Work order: Every entry below should be returned exactly as it appears, with pictures left out.

(Exercise data begins)

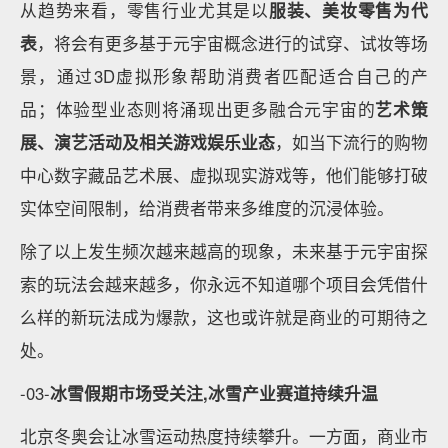
从趋势来看，零售行业尤其是以
服装、美妆零售为代
表
，将会有更多基于元宇宙概念进行的试穿、试妆等场
景，通过3D虚拟形象帮助消费者匹配适合自己的产
品；体验型业态则将涌现出更多融合元宇宙的
艺术策
展、演艺活动及相关游戏娱乐业态
，如当下流行的购物
中心数字藏品艺术展、虚拟现实游戏等，他们能够打破
实体空间限制，给消费者带来多维度的沉浸体验。
除了以上发生频次越来越高的现象，未来基于元宇宙探
索的玩法会越来越多，你永远不知道哪个项目会凭借什
么样的新玩法成为爆款，这也或许就是商业的可期待之
处。
-03-
冰雪假期市场受关注,冰雪产业赛道持续升温
北京冬奥会让冰雪运动热度持续攀升。一方面，商业市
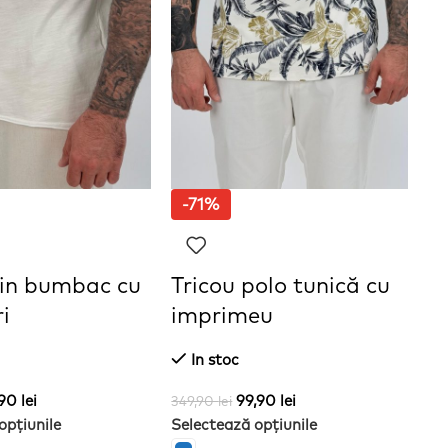
-71%
din bumbac cu
Tricou polo tunică cu
T
i
imprimeu
i
In stoc
,90
lei
99,90
lei
349,90
lei
34
opțiunile
Selectează opțiunile
Se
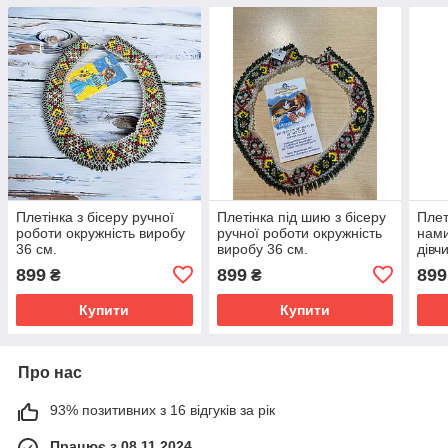
Плетінка з бісеру ручної
Плетінка під шию з бісеру
Плет
роботи окружність виробу
ручної роботи окружність
нами
36 см.
виробу 36 см.
дівч
робо
899
899
899
₴
₴
36 с
Купити
Купити
Про нас
93% позитивних з 16 відгуків за рік
Працює з 08.11.2024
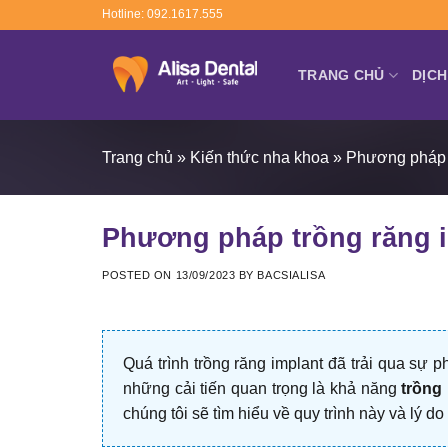
Skip
Hotline: 092.1617.555
to
content
TRANG CHỦ
DỊCH
Trang chủ
»
Kiến thức nha khoa
»
Phương pháp t
Phương pháp trồng răng i
POSTED ON
13/09/2023
BY
BACSIALISA
Quá trình trồng răng implant đã trải qua sự p
những cải tiến quan trọng là khả năng
trồng
chúng tôi sẽ tìm hiểu về quy trình này và lý do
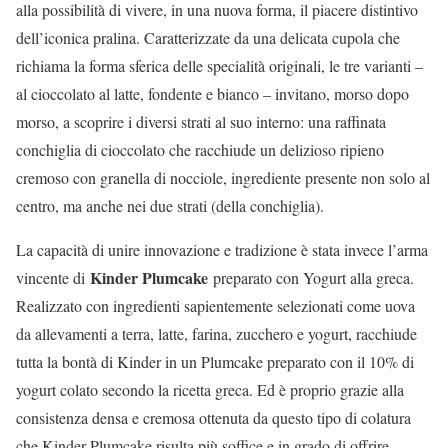
alla possibilità di vivere, in una nuova forma, il piacere distintivo
dell’iconica pralina. Caratterizzate da una delicata cupola che
richiama la forma sferica delle specialità originali, le tre varianti –
al cioccolato al latte, fondente e bianco – invitano, morso dopo
morso, a scoprire i diversi strati al suo interno: una raffinata
conchiglia di cioccolato che racchiude un delizioso ripieno
cremoso con granella di nocciole, ingrediente presente non solo al
centro, ma anche nei due strati (della conchiglia).
La capacità di unire innovazione e tradizione è stata invece l’arma
Kinder Plumcake
vincente di
preparato con Yogurt alla greca.
Realizzato con ingredienti sapientemente selezionati come uova
da allevamenti a terra, latte, farina, zucchero e yogurt, racchiude
tutta la bontà di Kinder in un Plumcake preparato con il 10% di
yogurt colato secondo la ricetta greca. Ed è proprio grazie alla
consistenza densa e cremosa ottenuta da questo tipo di colatura
che Kinder Plumcake risulta più soffice e in grado di offrire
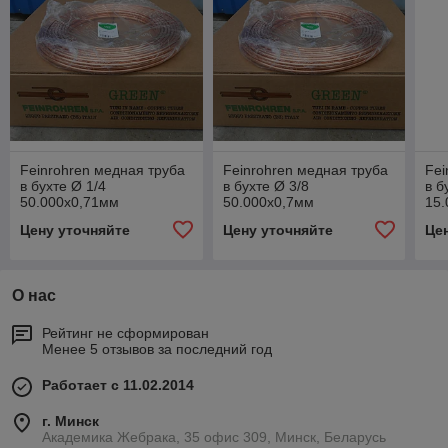
Feinrohren медная труба
Feinrohren медная труба
Fei
в бухте Ø 1/4
в бухте Ø 3/8
в б
50.000х0,71мм
50.000х0,7мм
15.
Цену уточняйте
Цену уточняйте
Це
О нас
Рейтинг не сформирован
Менее 5 отзывов за последний год
Работает с 11.02.2014
г. Минск
Академика Жебрака, 35 офис 309, Минск, Беларусь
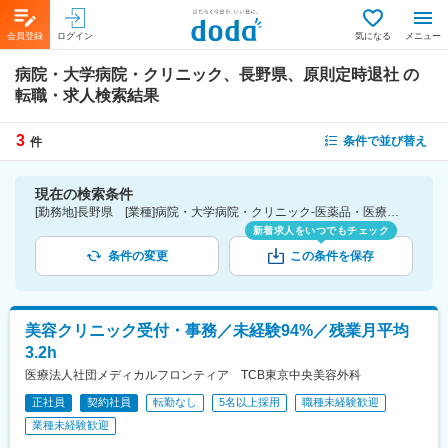
会員登録
ログイン
気になる
メニュー
病院・大学病院・クリニック、長野県、原則定時退社
の
転職・求人検索結果
3
条件で並び替え
件
現在の検索条件
[勤務地]長野県 [業種]病院・大学病院・クリニック-医薬品・医療機器・ライフサイエンス・医療系サービス [詳細条件](休日・働き方)原則定時退社
新着求人をいつでもチェック
条件の変更
この条件を保存
美容クリニック受付・事務／未経験94%／残業月平均
3.2h
医療法人社団メディカルフロンティア TCB東京中央美容外科
正社員
契約社員
転勤なし
5名以上採用
職種未経験歓迎
業種未経験歓迎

(Exercise data ends)

Solution to this task:
从趋势来看，零售行业尤其是以
服装、美妆零售为代
表
，将会有更多基于元宇宙概念进行的试穿、试妆等场
景，通过3D虚拟形象帮助消费者匹配适合自己的产
品；体验型业态则将涌现出更多融合元宇宙的
艺术策
展、演艺活动及相关游戏娱乐业态
，如当下流行的购物
中心数字藏品艺术展、虚拟现实游戏等，他们能够打破
实体空间限制，给消费者带来多维度的沉浸体验。
除了以上发生频次越来越高的现象，未来基于元宇宙探
索的玩法会越来越多，你永远不知道哪个项目会凭借什
么样的新玩法成为爆款，这也或许就是商业的可期待之
处。
-03-
冰雪假期市场受关注,冰雪产业赛道持续升温
北京冬奥会让冰雪运动热度持续攀升。一方面，商业市
-71%
din bumbac cu
Tricou polo tunică cu
T
i
imprimeu
i
In stoc
,90
lei
99,90
lei
349,90
lei
34
opțiunile
Selectează opțiunile
Se
Плетінка з бісеру ручної
Плетінка під шию з бісеру
Плет
роботи окружність виробу
ручної роботи окружність
нами
36 см.
виробу 36 см.
дівч
робо
899
899
899
₴
₴
36 с
Купити
Купити
Про нас
93% позитивних з 16 відгуків за рік
Працює з 08.11.2024
Skip
Hotline: 092.1617.555
to
content
TRANG CHỦ
DỊCH
Trang chủ
»
Kiến thức nha khoa
»
Phương pháp t
Phương pháp trồng răng i
POSTED ON
13/09/2023
BY
BACSIALISA
Quá trình trồng răng implant đã trải qua sự p
những cải tiến quan trọng là khả năng
trồng
chúng tôi sẽ tìm hiểu về quy trình này và lý do
alla possibilità di vivere, in una nuova forma, il piacere distintivo
dell’iconica pralina. Caratterizzate da una delicata cupola che
richiama la forma sferica delle specialità originali, le tre varianti –
al cioccolato al latte, fondente e bianco – invitano, morso dopo
morso, a scoprire i diversi strati al suo interno: una raffinata
conchiglia di cioccolato che racchiude un delizioso ripieno
cremoso con granella di nocciole, ingrediente presente non solo al
centro, ma anche nei due strati (della conchiglia).
La capacità di unire innovazione e tradizione è stata invece l’arma
Kinder Plumcake
vincente di
preparato con Yogurt alla greca.
Realizzato con ingredienti sapientemente selezionati come uova
da allevamenti a terra, latte, farina, zucchero e yogurt, racchiude
tutta la bontà di Kinder in un Plumcake preparato con il 10% di
yogurt colato secondo la ricetta greca. Ed è proprio grazie alla
consistenza densa e cremosa ottenuta da questo tipo di colatura
che Kinder Plumcake risulta più soffice e in grado di offrire
Feinrohren медная труба
Feinrohren медная труба
Fei
в бухте Ø 1/4
в бухте Ø 3/8
в б
50.000х0,71мм
50.000х0,7мм
15.
Цену уточняйте
Цену уточняйте
Це
О нас
Рейтинг не сформирован
Менее 5 отзывов за последний год
Работает с 11.02.2014
г. Минск
Академика Жебрака, 35 офис 309, Минск, Беларусь
会員登録
ログイン
気になる
メニュー
病院・大学病院・クリニック、長野県、原則定時退社
の
転職・求人検索結果
3
条件で並び替え
件
現在の検索条件
[勤務地]長野県 [業種]病院・大学病院・クリニック-医薬品・医療機器・ライフサイエンス・医療系サービス [詳細条件](休日・働き方)原則定時退社
新着求人をいつでもチェック
条件の変更
この条件を保存
美容クリニック受付・事務／未経験94%／残業月平均
3.2h
医療法人社団メディカルフロンティア TCB東京中央美容外科
正社員
契約社員
転勤なし
5名以上採用
職種未経験歓迎
業種未経験歓迎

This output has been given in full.